> [What the task requires] Output each line of the listing exactly, though pictures are not to appear.

> [Extracted material]
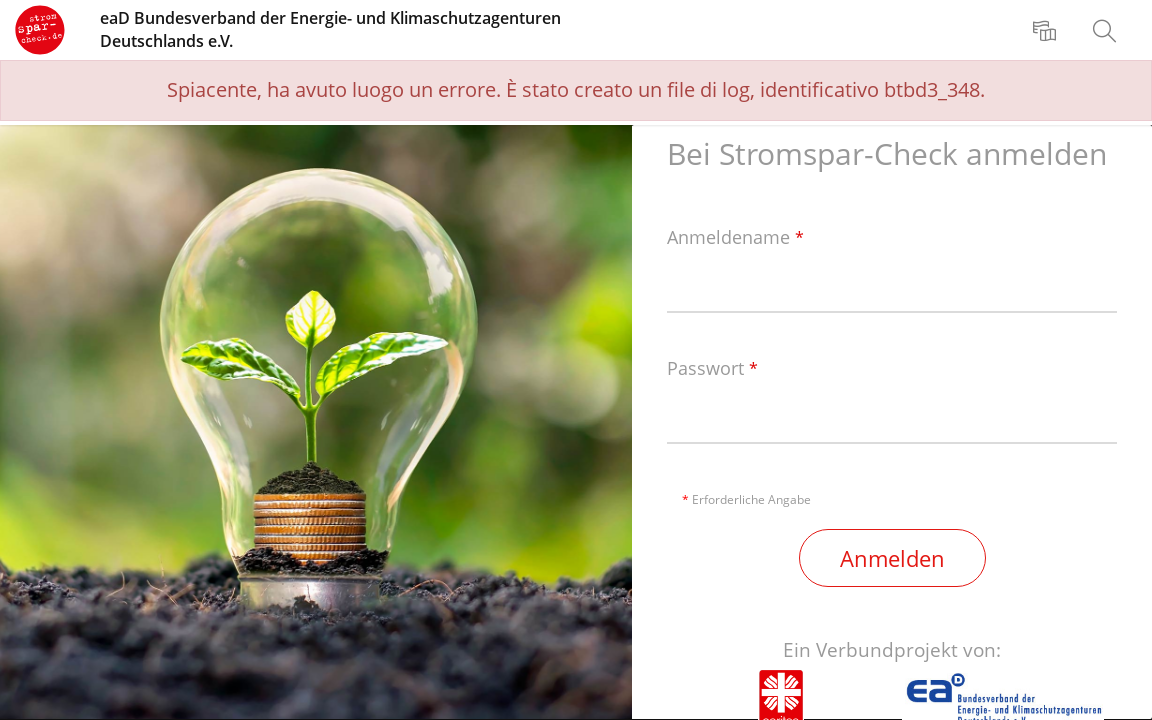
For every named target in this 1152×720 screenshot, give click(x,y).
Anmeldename (735, 238)
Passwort (712, 369)
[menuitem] (1047, 30)
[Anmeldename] (892, 286)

> [Task result]
For every named target in this 1152×720 screenshot, give click(x,y).
Anmeldename (735, 238)
Passwort (712, 369)
[menuitem] (1047, 30)
[Anmeldename] (892, 286)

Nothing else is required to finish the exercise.